Resonant absorbers are mass spring systems with damping to provide absorption at the resonant frequency of the system. The mass might come in the form of a membrane made of plywood or mass-loaded vinyl. Alternatively, the vibrating air in the neck of a hole might form the mass, as is the case for a Helmholtz resonant absorber. The spring usually comes from an air cavity. Damping is most often provided by sound being forced through a porous resistive material: mineral wool, fibreglass or acoustic foam.

The problem with resonant absorbers is that they usually only provide a narrow bandwidth of absorption. To cover a wide bandwidth, a series of absorbers are required, each tuned to a different frequency range. Alternatively, double-layered absorbers can be used, but are expensive to construct. In recent years, a new resonant absorber has been constructed where the vibrating mass is a metal plate and the spring is formed from foam or polyester, and this provides absorption over a broader bandwidth._

_1.11 Summary
This chapter has outlined some absorber applications, and touched on some of the issues that will be important in future chapters. It has also introduced some necessary mathematical principles. The remaining chapters concerning absorption are as follows:
• Chapter 3 discusses measuring absorber properties from the microscopic to the macroscopic.
• Chapter 5 discusses the application, design and theoretical modelling of porous absorbers.
• Chapter 6 discusses the application, design and theoretical modelling of resonant absorption, especially Helmholtz and membrane devices.
• Chapter 7 sets out some miscellaneous absorbers, which did not obviously fit into Chapters 5 and 6. Seating in auditoria, turning Schroeder diffusers into absorbers, sonic crystals, trees and vegetation are considered.
• Chapter 11 discusses hybrid diffusers, and as these cause absorption, they are also an interesting absorber technology.
• Chapter 12 discusses how to use predictions and laboratory measurements of single absorbent properties (mainly absorption coefficients), in room predictions, including the role of absorption coefficients in geometric room acoustic models.
• Chapter 13 rounds off the work on absorbers by looking at active impedance technologies.
_

Its your choice.
We can give you general guidelines for bass traps if you like. Or you can simply serendipitously copy all of the advice on the web and 'experiment'. Of course part of the 'fun' of doing that is discovering how much of what so many says is correct, is actually wrong. But hey - I certainly wouldn't want to be accused of stifling anyone's 'creative' intuition.
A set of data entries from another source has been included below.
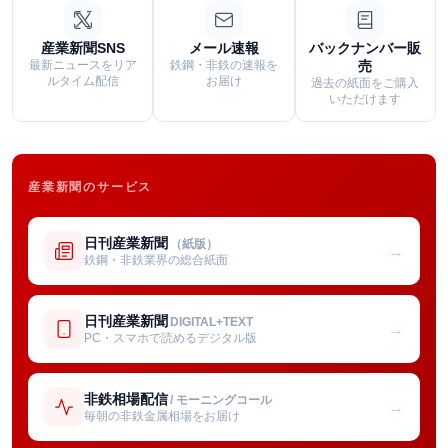
産業新聞SNS
メール速報
バックナンバー販
最新ニュースをリア
鉄鋼・非鉄の速報を
売
ルタイム配信
お届け
過去の紙面をご購入
いただけます
産業新聞のサービス
日刊産業新聞
（紙版）
→
鉄鋼・非鉄業界の総合紙面
日刊産業新聞
DIGITAL+TEXT
→
PC・スマホで読めるデジタル版
非鉄相場配信
/ モーニングコール
→
毎朝の非鉄金属相場をお届け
And seeing as you are already complaining about that, it seemed prudent to refer you to THE definitive source on the subject. 

The current 'best of breed' porous corner trap is to build a 2foot by 2foot (or 2.5 foot) by ~34inch (or 38 inch) face covered with a minimum of 6mil thick plastic. The interior is divided into several sections with plastic orchard netting to minimize compression of fluffed 'pink fluffy' Fiberglass fill and the front netting stapled closed. This is then covered with >=6mil plastic and an aesthetic cloth face cover. These are typically needed in a _minimum _of all four vertical corners...

But hey, its your choice.

And don't ignore resonant absorbers...

Good luck.


----------



## hrpschrd (Sep 16, 2008)

Obviously I wouldn't have started this thread if my experiments were making perfect sense. In some cases the RealTraps I bought absorbed well and some they didn't. I thought there was a simple explanation. I guess I learned that lesson, didn't I? I beg your pardon for my naivete'.

Like most people I have an irregular room with no serious problems. I'll just tinker enough to eliminate large peaks and dips and call it a day. I will certainly no longer recommend room treatment to friends. They might come here.


----------



## SAC (Dec 3, 2009)

hrpschrd said:


> Obviously I wouldn't have started this thread if my experiments were making perfect sense. In some cases the RealTraps I bought absorbed well and some they didn't. I thought there was a simple explanation. I guess I learned that lesson, didn't I? I beg your pardon for my naivete'.
> 
> Like most people I have an irregular room with no serious problems. I'll just tinker enough to eliminate large peaks and dips and call it a day. I will certainly no longer recommend room treatment to friends. They might come here.


Porous velocity based traps can be useful to help mitigate modal peaks provided they are placed in regions of high velocity - which means both according to the modal spatial distribution in the room as well as away from boundaries where the velocity of the wave goes to zero.

Add to that the fact that they must be physically large - as wavelengths larger than their size merely diffract around them.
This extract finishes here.